A multiple comparison test disclosed significant differences between the 10s and 20s, 20s and 30s, and 70s and 80s but not between any other two groups.
6. Discussion
The first objective of this study was to characterize the process of change in standing time according to age. Coefficient of determination for linear function of age and standing time on one leg was low, indicating that such change was not linear.
Previous studies have shown that standing time on one leg decreases linearly beginning at a particular age [9, 21–24]. We estimated the age by determining the maximum value. Bohannon et al. [17] reported that the ability to stand on one leg decreases after the age 60. Also, Choy et al. [25] and Pasquier et al. [26] measured posture stability in subjects aged 20 or older and found that stability decreased after the age of 60 years. On the other hand, we found the maximum value for standing time on one leg was shown at 31 years for open eyes and 28 years for closed eyes, which indicates that involution of standing balance begins at these younger ages. This is consistent with results of a previous study that showed that standing balance decreases almost constantly from the 20s to 65s [25, 26]. Anyway, we believe that our study could successfully estimate the time when the involution of standing balance begins by determining the maximum value through calculation. Furthermore, Figure 3 indicates that standing time with closed eyes begins to slowly decline from the 20s whereas the standing time with open eyes starts to drop rapidly from the 60s. These results may be peculiar to conditions of visual blocking in this study.

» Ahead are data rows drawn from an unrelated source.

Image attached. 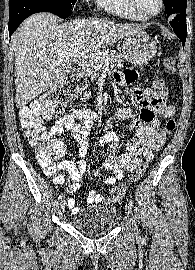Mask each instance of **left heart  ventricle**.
<instances>
[{"mask_svg":"<svg viewBox=\"0 0 195 270\" xmlns=\"http://www.w3.org/2000/svg\"><path fill=\"white\" fill-rule=\"evenodd\" d=\"M139 9L145 14L155 13L159 9V0H136Z\"/></svg>","mask_w":195,"mask_h":270,"instance_id":"left-heart-ventricle-1","label":"left heart ventricle"}]
</instances>
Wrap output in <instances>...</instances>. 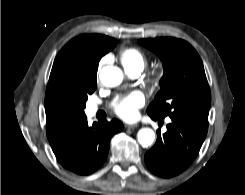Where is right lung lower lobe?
Wrapping results in <instances>:
<instances>
[{"label": "right lung lower lobe", "instance_id": "98d812e1", "mask_svg": "<svg viewBox=\"0 0 245 195\" xmlns=\"http://www.w3.org/2000/svg\"><path fill=\"white\" fill-rule=\"evenodd\" d=\"M122 129L123 124L117 119L94 122L90 127L85 118L52 150L63 167L78 175H89L104 163L111 137Z\"/></svg>", "mask_w": 245, "mask_h": 195}]
</instances>
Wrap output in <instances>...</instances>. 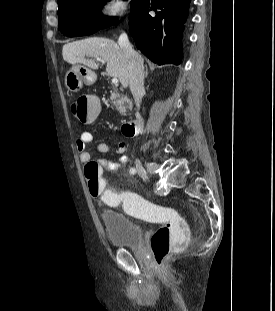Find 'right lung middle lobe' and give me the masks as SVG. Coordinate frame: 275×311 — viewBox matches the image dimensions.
Returning <instances> with one entry per match:
<instances>
[{
	"label": "right lung middle lobe",
	"mask_w": 275,
	"mask_h": 311,
	"mask_svg": "<svg viewBox=\"0 0 275 311\" xmlns=\"http://www.w3.org/2000/svg\"><path fill=\"white\" fill-rule=\"evenodd\" d=\"M110 0H69L58 5V29L66 36H78L79 31L90 25L97 30L108 27L115 18L100 14L101 8ZM143 3V0L131 2V13Z\"/></svg>",
	"instance_id": "right-lung-middle-lobe-1"
}]
</instances>
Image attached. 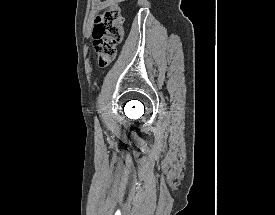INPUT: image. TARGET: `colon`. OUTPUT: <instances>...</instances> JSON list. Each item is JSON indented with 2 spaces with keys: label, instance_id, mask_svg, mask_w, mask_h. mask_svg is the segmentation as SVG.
I'll list each match as a JSON object with an SVG mask.
<instances>
[{
  "label": "colon",
  "instance_id": "5ec220e1",
  "mask_svg": "<svg viewBox=\"0 0 275 215\" xmlns=\"http://www.w3.org/2000/svg\"><path fill=\"white\" fill-rule=\"evenodd\" d=\"M124 17L117 0H111L102 14L98 16L92 35L98 62L109 65L117 54L123 40Z\"/></svg>",
  "mask_w": 275,
  "mask_h": 215
}]
</instances>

The second objective of our study was to characterize the relation between sensory function and standing time. Preceding studies have indicated that causes of involution of standing balance include problems in sensory integration of visual, vestibular, labyrinth, and somatic sensations [27, 28]. It has also been revealed that the decrease in standing time on one leg is more rapid under conditions of closed eyes than open eyes after the age 60 [17]. This indicates that dependence on vision may increase with age [17, 18], and the postural balance strategy may change from somatosensory-dominant into vision-dominant. Based on the fact that somatic sensation around the feet is degraded in elderly people [27, 28], somatic sensation obviously influences standing balance.
We found a significant positive correlation between age and plantar two-point discrimination distance and a significant negative correlation between two-point discrimination distance and standing time on one leg, suggesting that degradation of plantar sensation caused by aging shortened the standing time on one leg. From the interage group comparison which disclosed age-dependent increases in plantar two-point discrimination distances, it was found that aging caused degradation of plantar sensation as well as standing time on one leg and that there was a correlation between plantar sensation and standing time on one leg.

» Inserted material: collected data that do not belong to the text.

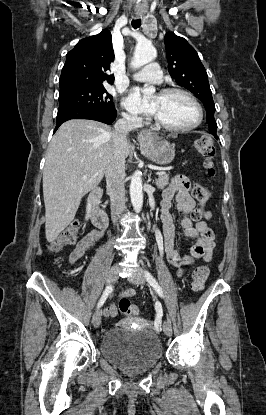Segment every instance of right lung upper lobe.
<instances>
[{
	"label": "right lung upper lobe",
	"instance_id": "1",
	"mask_svg": "<svg viewBox=\"0 0 266 415\" xmlns=\"http://www.w3.org/2000/svg\"><path fill=\"white\" fill-rule=\"evenodd\" d=\"M113 58L108 30L80 40L66 55L59 80L60 92L112 83L114 76L107 75L106 71L110 69Z\"/></svg>",
	"mask_w": 266,
	"mask_h": 415
}]
</instances>
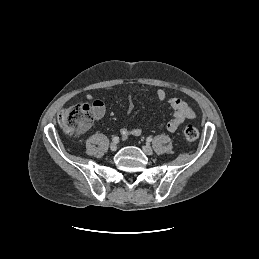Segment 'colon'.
<instances>
[{
    "mask_svg": "<svg viewBox=\"0 0 259 259\" xmlns=\"http://www.w3.org/2000/svg\"><path fill=\"white\" fill-rule=\"evenodd\" d=\"M94 104H76L63 109L58 117L61 128L67 134H78L84 132L92 124L95 117ZM183 138L186 141H195L199 136V131L193 124H187L183 129Z\"/></svg>",
    "mask_w": 259,
    "mask_h": 259,
    "instance_id": "5ec220e1",
    "label": "colon"
}]
</instances>
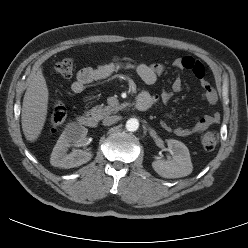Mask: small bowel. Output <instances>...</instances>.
Returning <instances> with one entry per match:
<instances>
[{
	"mask_svg": "<svg viewBox=\"0 0 248 248\" xmlns=\"http://www.w3.org/2000/svg\"><path fill=\"white\" fill-rule=\"evenodd\" d=\"M173 66L177 69L192 72L201 84L203 100L209 104L217 103L218 94L211 83L205 78V67L200 61L190 56H184L176 58L173 61ZM123 69L134 71L145 84L151 85L154 84L158 77L165 72L166 67L164 64L159 62L151 64L111 62L95 68L86 67L78 71L76 79L71 85V90L75 94H80L94 82L106 79ZM182 88V80L177 77L171 85V91H164L160 95L144 94L149 96L152 105H155L159 101L167 103L172 98L173 94L180 92ZM219 122L220 114L214 112L195 119L189 126H179L174 128L166 121H161L160 124L164 130L172 132L180 137H186L200 133Z\"/></svg>",
	"mask_w": 248,
	"mask_h": 248,
	"instance_id": "obj_1",
	"label": "small bowel"
}]
</instances>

The wide standard deviations observed for closed eyes in subjects of all ages and for open eyes in subjects in their 60s may be due to wide variations in individual motor function or exercise habits among these subjects. Furthermore, the maximum measurement time of this study was set at 120 seconds, and obtained values, in a sense, are not standard values of balance function itself. In other words, there is a possibility that other factors, including muscle force and muscular endurance, may be involved. In future studies, these issues must be clarified.
However, if we consider standing time on one leg as an inclusive value representing ability of standing balance, our results appear to be valuable in providing standard data on a healthy population based on analysis of extracted results from a considerable number of subjects. Our data can be considered basic data on standing balance function that can be used in health promotion exercises and may be useful in setting a target of standing time on one leg for a patient with impaired standing balance.